For the fifth week running, an order of monastic nuns in rural Missouri has the nation’s top-selling album of traditional classical music. Most of these isolated singers don’t know that they created a niche hit with their recordings of ancient chants and hymns, or that it’s their second release to reach No. 1 on the Billboard chart.

“We don’t even talk about it. The sisters might be curious, and I could tell them, but it doesn’t matter,” says Mother Cecilia, head of the Benedictines of Mary, Queen of Apostles, a Catholic priory surrounded by corn and soybean fields north of Kansas City. Most of the 22 nuns living there are in their 20s or 30s, including Mother Cecilia, a former French horn player in the Columbus Symphony. Except for one hour per day when they can converse, they spend all their waking moments in silence or in song, often Gregorian chants more common to monasteries in Europe.

Now at No. 1 on the classical music chart: a group of nuns whose monastic existence revolves around farming and singing in rural Missouri. John Jurgensen has details. Photo: The Benedictines of Mary.

Their releases are distributed by Universal’s Decca record label and have been boosted by low-key online marketing. The latest album, “Angels and Saints at Ephesus,” sung a cappella in English and Latin, continues the nuns’ unintentional rivalry with a splashier release: the musical tie-in to the erotic “Fifty Shades of Grey” novels….

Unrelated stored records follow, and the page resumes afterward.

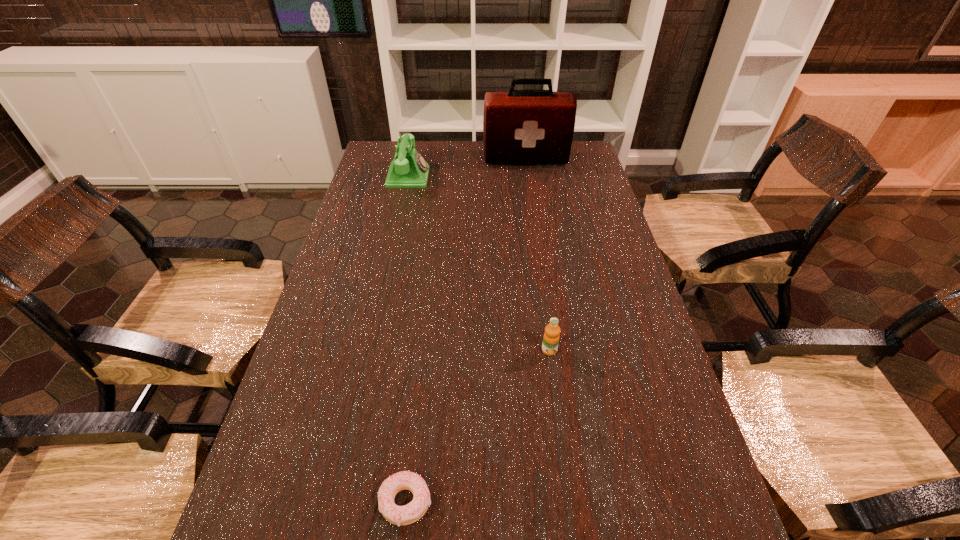 This screenshot has width=960, height=540. Find the location of `free spot between the first aid kit and the telephone`. free spot between the first aid kit and the telephone is located at coordinates (468, 168).

Image resolution: width=960 pixels, height=540 pixels. Find the location of `vacant space that's between the telephone and the tallest object`. vacant space that's between the telephone and the tallest object is located at coordinates (468, 168).

Where is `the third closest object to the second object from left to right`? the third closest object to the second object from left to right is located at coordinates (519, 126).

Where is `object that is the second closest to the first aid kit`? object that is the second closest to the first aid kit is located at coordinates (551, 336).

Locate an element on the screen. vacant space that satisfies the following two spatial constraints: 1. on the side of the tallest object with the cross symbol; 2. on the dial of the leftmost object is located at coordinates (528, 177).

Where is `free space that satisfies the following two spatial constraints: 1. on the side of the first aid kit with the cross symbol; 2. on the dial of the leftmost object`? Image resolution: width=960 pixels, height=540 pixels. free space that satisfies the following two spatial constraints: 1. on the side of the first aid kit with the cross symbol; 2. on the dial of the leftmost object is located at coordinates (528, 177).

Identify the location of free spot that satisfies the following two spatial constraints: 1. on the dial of the third shortest object; 2. on the back side of the shortest object. The image size is (960, 540). tap(337, 502).

This screenshot has height=540, width=960. Identify the location of free space that satisfies the following two spatial constraints: 1. on the side of the first aid kit with the cross symbol; 2. on the dial of the third shortest object. (528, 177).

This screenshot has width=960, height=540. What are the coordinates of `vacant space that satisfies the following two spatial constraints: 1. on the dial of the telephone; 2. on the right side of the nearest object` in the screenshot? It's located at (337, 502). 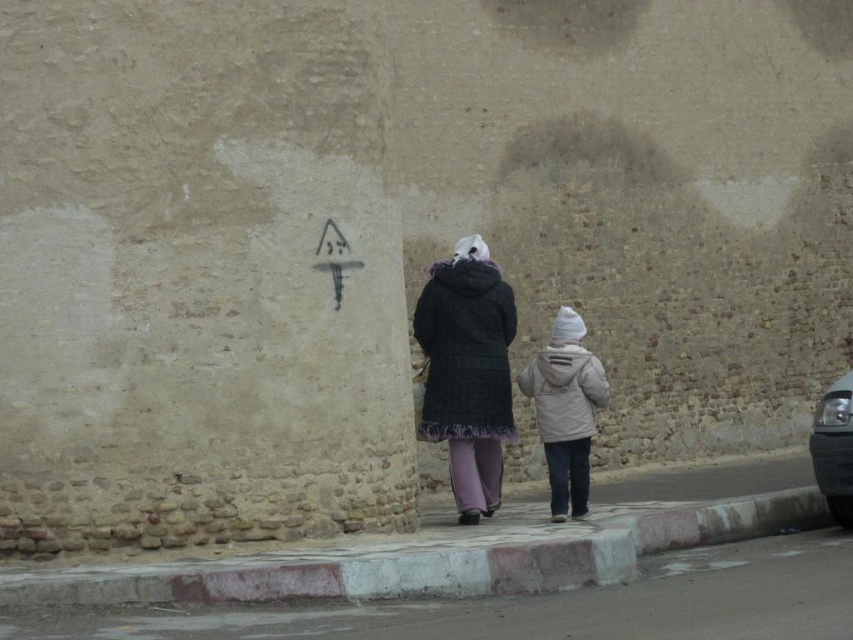 You are a photographer trying to capture both the smooth concrete pavement at lower center and the light beige fabric jacket at lower center in a single frame. Based on their sizes in the image, which object should you focus on first to ensure both are in focus?

The smooth concrete pavement at lower center has a smaller size compared to light beige fabric jacket at lower center. To ensure both are in focus, you should focus on the larger object, the light beige fabric jacket at lower center, since it will require more precise focusing due to its prominence in the frame.

You are a fashion designer observing two people walking away from you. You notice the plaid wool coat at center and the light beige fabric jacket at lower center. Which clothing item do you think is larger in size?

The plaid wool coat at center is bigger than the light beige fabric jacket at lower center, so the plaid wool coat at center is larger in size.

“If we hadn’t recorded or we never record again, it wouldn’t have the slightest effect on our life of prayer,” she says. Still, she adds that album sales chip away at the remaining debt of $1 million, and someday might help finance the construction of a guesthouse and church. Meanwhile, the recordings also let the nuns reach listeners from whom they’re otherwise cut off: “What we’re doing on these recordings is giving others a share of what is ours day after day after day.”

5 Replies to “Nuns top the charts, again!”

  1. I think a prime example of what I tell my choir, regarding Propers, chant, Latin, etc: if we reach one person, we've done our job. C'mon Todd! 😉

  2. Both releases have not only made the classical and Christian charts put even the pop charts!

  3. I read this article yesterday in the WSJ – and my jaw dropped b/c I had heard about them here of course – then on the evening news yesterday I heard them on my local ABC news affiliate here in NYC and now see that they are on Good Morning America tomorrow. This record is absolutely brilliant – I'm ecstatic that the press shines a little light on this type of quality instead of all the other low rent variations they throw at us during Christmas time.

  4. There is a thirst for this kind of pure singing and worship. It truly embodies the merging of self into a sea of voices, to create one seraphic sound. It is deeply satisfying on a spiritual level to have this music in the head and heart. It drives out all other noise. God bless these nuns.